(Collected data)
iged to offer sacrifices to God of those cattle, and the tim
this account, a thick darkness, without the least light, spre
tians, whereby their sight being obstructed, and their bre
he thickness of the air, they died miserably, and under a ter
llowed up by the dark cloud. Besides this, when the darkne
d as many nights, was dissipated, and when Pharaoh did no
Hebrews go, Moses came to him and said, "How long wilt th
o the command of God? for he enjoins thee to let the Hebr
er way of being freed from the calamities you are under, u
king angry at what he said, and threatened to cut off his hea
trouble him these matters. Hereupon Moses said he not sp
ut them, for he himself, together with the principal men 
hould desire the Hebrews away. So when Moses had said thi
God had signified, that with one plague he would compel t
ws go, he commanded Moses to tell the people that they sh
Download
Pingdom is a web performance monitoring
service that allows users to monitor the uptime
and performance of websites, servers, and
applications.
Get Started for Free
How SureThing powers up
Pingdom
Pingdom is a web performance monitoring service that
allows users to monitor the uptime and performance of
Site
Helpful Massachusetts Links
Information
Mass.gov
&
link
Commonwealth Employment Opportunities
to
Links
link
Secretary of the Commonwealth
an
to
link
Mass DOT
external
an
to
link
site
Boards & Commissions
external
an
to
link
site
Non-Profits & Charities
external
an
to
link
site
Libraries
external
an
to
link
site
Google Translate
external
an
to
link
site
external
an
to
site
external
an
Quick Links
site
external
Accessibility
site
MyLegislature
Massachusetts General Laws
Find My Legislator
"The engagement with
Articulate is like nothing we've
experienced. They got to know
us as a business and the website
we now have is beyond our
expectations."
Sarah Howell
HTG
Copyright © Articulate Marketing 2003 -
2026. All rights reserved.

==

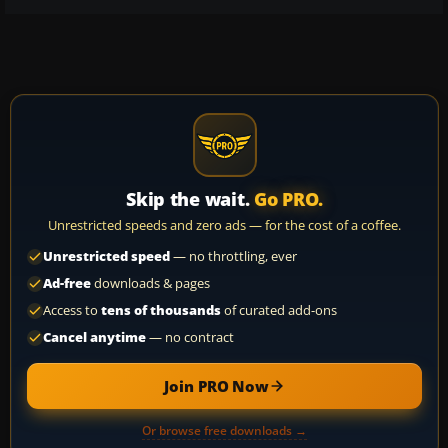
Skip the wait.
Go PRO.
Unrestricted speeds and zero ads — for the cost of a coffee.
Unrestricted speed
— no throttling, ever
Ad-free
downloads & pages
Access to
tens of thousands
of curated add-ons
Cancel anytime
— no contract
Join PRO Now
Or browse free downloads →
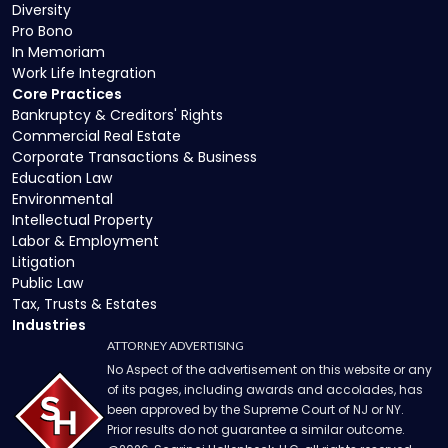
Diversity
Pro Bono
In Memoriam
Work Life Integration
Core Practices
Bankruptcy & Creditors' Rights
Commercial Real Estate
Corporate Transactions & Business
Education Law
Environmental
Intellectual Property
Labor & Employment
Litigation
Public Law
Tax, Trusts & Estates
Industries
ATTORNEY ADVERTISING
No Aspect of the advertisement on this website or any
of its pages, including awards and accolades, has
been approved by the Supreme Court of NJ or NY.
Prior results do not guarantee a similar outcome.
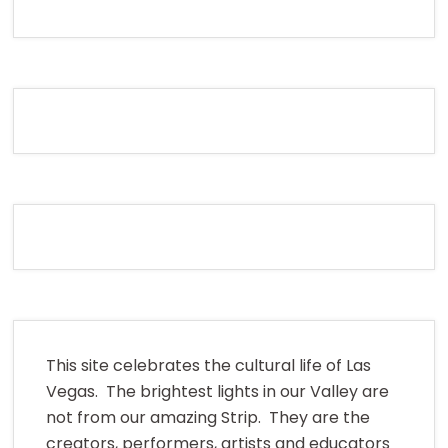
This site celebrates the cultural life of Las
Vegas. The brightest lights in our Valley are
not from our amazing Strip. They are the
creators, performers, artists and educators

---

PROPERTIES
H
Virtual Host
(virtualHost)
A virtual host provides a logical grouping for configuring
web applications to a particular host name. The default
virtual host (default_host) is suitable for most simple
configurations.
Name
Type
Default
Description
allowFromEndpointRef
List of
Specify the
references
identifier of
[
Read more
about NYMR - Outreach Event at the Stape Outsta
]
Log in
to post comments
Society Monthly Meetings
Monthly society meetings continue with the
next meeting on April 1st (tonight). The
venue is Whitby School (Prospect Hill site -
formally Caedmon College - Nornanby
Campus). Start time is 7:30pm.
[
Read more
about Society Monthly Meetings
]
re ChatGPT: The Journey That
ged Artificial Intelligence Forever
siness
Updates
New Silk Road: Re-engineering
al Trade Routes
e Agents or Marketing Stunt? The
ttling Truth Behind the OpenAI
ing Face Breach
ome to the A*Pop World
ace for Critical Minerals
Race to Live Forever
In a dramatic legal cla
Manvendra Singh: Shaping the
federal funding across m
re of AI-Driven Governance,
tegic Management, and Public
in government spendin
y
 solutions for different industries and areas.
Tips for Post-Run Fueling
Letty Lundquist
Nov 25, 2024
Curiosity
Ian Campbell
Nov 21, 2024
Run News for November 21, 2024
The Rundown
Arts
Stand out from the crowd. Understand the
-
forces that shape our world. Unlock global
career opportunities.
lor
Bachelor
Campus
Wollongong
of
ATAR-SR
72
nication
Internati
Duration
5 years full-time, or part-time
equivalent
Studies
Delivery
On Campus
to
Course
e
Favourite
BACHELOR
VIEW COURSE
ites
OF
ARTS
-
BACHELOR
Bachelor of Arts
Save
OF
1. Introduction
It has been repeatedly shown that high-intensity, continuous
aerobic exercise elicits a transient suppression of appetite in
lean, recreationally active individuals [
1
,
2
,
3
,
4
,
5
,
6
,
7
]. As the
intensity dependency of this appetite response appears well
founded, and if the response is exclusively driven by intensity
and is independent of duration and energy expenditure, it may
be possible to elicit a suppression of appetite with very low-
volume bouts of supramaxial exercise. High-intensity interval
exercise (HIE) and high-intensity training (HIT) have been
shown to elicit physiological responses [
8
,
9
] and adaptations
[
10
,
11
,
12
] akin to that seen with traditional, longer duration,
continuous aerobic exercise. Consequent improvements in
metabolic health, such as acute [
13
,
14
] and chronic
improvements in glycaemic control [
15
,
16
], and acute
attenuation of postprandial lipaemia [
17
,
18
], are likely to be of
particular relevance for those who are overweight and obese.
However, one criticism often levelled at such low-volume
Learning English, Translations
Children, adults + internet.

◆ Brief ◆
Review the entries above and return every line where "performance" appears.

◆ Exercise answer ◆
Pingdom is a web performance monitoring
and performance of websites, servers, and
Pingdom is a web performance monitoring service that
allows users to monitor the uptime and performance of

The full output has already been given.